To reverse or not to reverse. That is the question facing the Pennsylvania Public Utility Commission (PUC), now considering a request to allow a company to alter part of the flow of a major cross-state fuel pipeline.
And while the proposal has resulted in much sturm und drang among some Keystone State refineries, gasoline retailers and pols alike, scholars at the Allegheny Institute for Public Policy have concluded their objections largely are baseless.
Buckeye Partners, owner of the Laurel Pipeline, seeks to reverse the flow of the western portion of the 350-mile pipeline (from Midland in Beaver County to Altoona in Blair County) that now transports gasoline, diesel and jet fuel from Philadelphia-area refineries to Western Pennsylvania.
Buckeye says the reversal would allow for more and cheaper fuel products to be piped into the western half of the commonwealth from Midwestern refineries.
It cites a drastic 80 percent reduction in less-competitive Philadelphia-area product over the last decade. And it’s also setting the stage for someday pushing a more competitively priced product to East Coast markets.
Critics, however, contend the move would limit supply (the Laurel Pipeline is the region’s sole supplier of East Coast product, they argue) and, thus, create monopoly conditions that would raise prices. They also argue that the Philadelphia-area refineries would be harmed by the reversal and that jobs would be lost.
But the facts suggest otherwise, say Frank Gamrat, a senior research associate at the Allegheny Institute, and Jake Haulk, the Pittsburgh think tank’s president (in Policy Brief Vol. 17, No. 24).
”Given the East Coast refiners are supplying only a fraction of the transport fuels Western and Central Pennsylvania markets are using, with the rest provided by pipelines from the North and West, the objections to the flow reversal appear to be of very limited or no merit,” they say.
“In sum, the PUC’s central issue is how heavily to weigh the long term availability and stability of the supply of domestically produced crude and ample supply of refined products,” Gamrat and Haulk say.
And it appears there is an ample and stable supply of both.
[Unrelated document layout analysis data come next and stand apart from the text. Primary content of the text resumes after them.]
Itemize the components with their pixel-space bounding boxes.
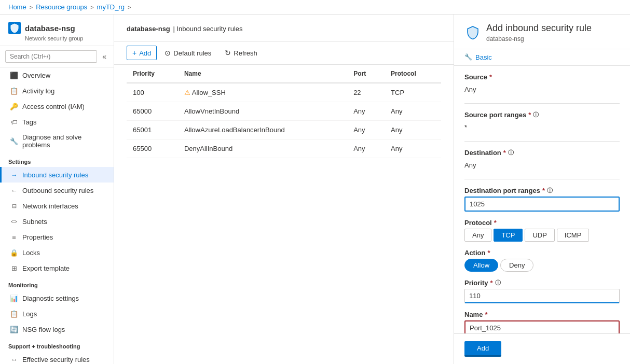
action-label: Action xyxy=(464,249,485,257)
cell-priority: 65001 xyxy=(127,121,178,139)
priority-required: * xyxy=(490,279,493,287)
sidebar-item-tags-label: Tags xyxy=(22,118,36,126)
iam-icon: 🔑 xyxy=(10,102,18,110)
cell-priority: 65000 xyxy=(127,102,178,121)
proto-udp-btn[interactable]: UDP xyxy=(525,229,554,242)
source-value: Any xyxy=(464,83,620,96)
add-button[interactable]: + Add xyxy=(127,46,157,60)
destination-info-icon[interactable]: ⓘ xyxy=(508,149,514,157)
inbound-icon: → xyxy=(10,171,18,179)
action-buttons: Allow Deny xyxy=(464,259,620,272)
tags-icon: 🏷 xyxy=(10,118,18,126)
sidebar-item-effective-rules[interactable]: ↔ Effective security rules xyxy=(0,352,114,364)
settings-section-label: Settings xyxy=(0,152,114,167)
activity-icon: 📋 xyxy=(10,87,18,95)
sidebar-collapse-btn[interactable]: « xyxy=(100,51,108,62)
name-group: Name * xyxy=(464,311,620,333)
cell-port: Any xyxy=(347,121,385,139)
properties-icon: ≡ xyxy=(10,233,18,241)
sidebar-item-export-template[interactable]: ⊞ Export template xyxy=(0,260,114,276)
diagnose-icon: 🔧 xyxy=(10,137,18,145)
refresh-button[interactable]: ↻ Refresh xyxy=(219,46,263,60)
sidebar-item-iam[interactable]: 🔑 Access control (IAM) xyxy=(0,99,114,114)
breadcrumb: Home > Resource groups > myTD_rg > xyxy=(0,0,630,15)
sidebar-item-subnets-label: Subnets xyxy=(22,218,47,226)
protocol-group: Protocol * Any TCP UDP ICMP xyxy=(464,219,620,242)
sidebar-item-logs-label: Logs xyxy=(22,310,37,318)
sidebar-item-network-interfaces[interactable]: ⊟ Network interfaces xyxy=(0,198,114,214)
right-panel-subtitle: database-nsg xyxy=(486,35,592,43)
dest-port-required: * xyxy=(542,187,545,194)
sidebar-item-activity[interactable]: 📋 Activity log xyxy=(0,83,114,99)
cell-name: AllowVnetInBound xyxy=(178,102,347,121)
add-final-button[interactable]: Add xyxy=(464,341,501,357)
action-allow-btn[interactable]: Allow xyxy=(464,259,498,272)
search-input[interactable] xyxy=(5,50,97,63)
breadcrumb-rg[interactable]: myTD_rg xyxy=(97,3,125,11)
right-panel: Add inbound security rule database-nsg 🔧… xyxy=(454,15,630,364)
priority-label: Priority xyxy=(464,279,488,287)
dest-port-input[interactable] xyxy=(464,197,620,212)
proto-tcp-btn[interactable]: TCP xyxy=(494,229,523,242)
source-label: Source xyxy=(464,73,487,81)
cell-priority: 65500 xyxy=(127,139,178,158)
basic-label: Basic xyxy=(475,53,492,61)
action-required: * xyxy=(487,249,490,257)
sidebar-item-iam-label: Access control (IAM) xyxy=(22,103,85,110)
default-rules-button[interactable]: ⊙ Default rules xyxy=(159,46,217,60)
effective-icon: ↔ xyxy=(10,355,18,363)
breadcrumb-home[interactable]: Home xyxy=(8,3,26,11)
sidebar-item-inbound[interactable]: → Inbound security rules xyxy=(0,167,114,183)
destination-label: Destination xyxy=(464,149,501,157)
protocol-label: Protocol xyxy=(464,219,492,227)
overview-icon: ⬛ xyxy=(10,71,18,79)
destination-value: Any xyxy=(464,159,620,172)
sidebar-item-effective-label: Effective security rules xyxy=(22,356,90,363)
source-required: * xyxy=(489,73,492,81)
breadcrumb-resource-groups[interactable]: Resource groups xyxy=(36,3,87,11)
action-deny-btn[interactable]: Deny xyxy=(500,259,533,272)
sidebar-item-nsg-flow[interactable]: 🔄 NSG flow logs xyxy=(0,321,114,337)
breadcrumb-sep-3: > xyxy=(128,4,131,10)
priority-input[interactable] xyxy=(464,289,620,303)
main-header: database-nsg | Inbound security rules xyxy=(114,15,454,41)
table-row[interactable]: 100 ⚠ Allow_SSH 22 TCP xyxy=(127,83,441,102)
content-area: database-nsg | Inbound security rules + … xyxy=(114,15,630,364)
sidebar-item-outbound[interactable]: ← Outbound security rules xyxy=(0,183,114,198)
table-row[interactable]: 65000 AllowVnetInBound Any Any xyxy=(127,102,441,121)
sidebar-item-subnets[interactable]: <> Subnets xyxy=(0,214,114,229)
cell-priority: 100 xyxy=(127,83,178,102)
table-row[interactable]: 65001 AllowAzureLoadBalancerInBound Any … xyxy=(127,121,441,139)
breadcrumb-sep-2: > xyxy=(90,4,93,10)
sidebar-resource-name: database-nsg xyxy=(25,24,75,33)
nsg-icon xyxy=(8,22,21,34)
nsg-flow-icon: 🔄 xyxy=(10,325,18,333)
dest-port-label: Destination port ranges xyxy=(464,187,540,194)
proto-icmp-btn[interactable]: ICMP xyxy=(557,229,590,242)
support-section-label: Support + troubleshooting xyxy=(0,337,114,352)
right-panel-header: Add inbound security rule database-nsg xyxy=(454,15,630,49)
name-input[interactable] xyxy=(464,320,620,333)
basic-row[interactable]: 🔧 Basic xyxy=(454,49,630,66)
sidebar-item-properties[interactable]: ≡ Properties xyxy=(0,229,114,245)
cell-name: DenyAllInBound xyxy=(178,139,347,158)
dest-port-info-icon[interactable]: ⓘ xyxy=(547,187,553,194)
priority-info-icon[interactable]: ⓘ xyxy=(495,279,501,287)
rp-shield-icon xyxy=(464,24,481,40)
sidebar-item-logs[interactable]: 📋 Logs xyxy=(0,306,114,321)
locks-icon: 🔒 xyxy=(10,248,18,257)
sidebar-item-tags[interactable]: 🏷 Tags xyxy=(0,114,114,130)
source-port-group: Source port ranges * ⓘ * xyxy=(464,111,620,134)
right-panel-body: Source * Any Source port ranges * ⓘ * xyxy=(454,66,630,333)
sidebar-item-overview[interactable]: ⬛ Overview xyxy=(0,67,114,83)
sidebar-nav: ⬛ Overview 📋 Activity log 🔑 Access contr… xyxy=(0,67,114,364)
cell-protocol: TCP xyxy=(385,83,441,102)
sidebar-item-locks[interactable]: 🔒 Locks xyxy=(0,245,114,260)
sidebar-resource-type: Network security group xyxy=(25,35,105,41)
outbound-icon: ← xyxy=(10,186,18,194)
proto-any-btn[interactable]: Any xyxy=(464,229,491,242)
source-port-info-icon[interactable]: ⓘ xyxy=(533,111,539,119)
table-row[interactable]: 65500 DenyAllInBound Any Any xyxy=(127,139,441,158)
sidebar-item-diagnostic[interactable]: 📊 Diagnostic settings xyxy=(0,290,114,306)
sidebar-item-diagnose[interactable]: 🔧 Diagnose and solve problems xyxy=(0,130,114,152)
Citing data from Morningstar Commodities Research, Gamrat and Haulk note there are 26 transport fuel refineries in the Midwest with a production capacity of 3.9 million barrels of fuel per day.
“Unlike refiners in the East, they have increased production by 0.3 million barrels per day since 2010,” the scholars say. “And whereas East Coast refiners are largely cut off from domestic crude supplies, Midwestern refineries are awash in domestic crude as well as crude from Canada.
“In short, Midwest refineries are well positioned geographically relative to oil production, now and for the foreseeable future.”
And that should translate into lower prices. Despite the protestations of some local gasoline retailers, “post-reversal competitiveness should not be an issue,” Gamrat and Haulk say.
Furthermore, the researchers note that if the Philadelphia-area refineries can significantly improve their competitiveness, they still could tap a huge market from Eastern Pennsylvania to Maine.
“Thus, the refinery objections should not be a determining factor in the PUC’s decision,” Gamrat and Haulk say. “Allowing reversal of the Laurel Pipeline would, in effect, be forcing East Coast refineries to become more cost competitive – a good thing for everyone in the long run.”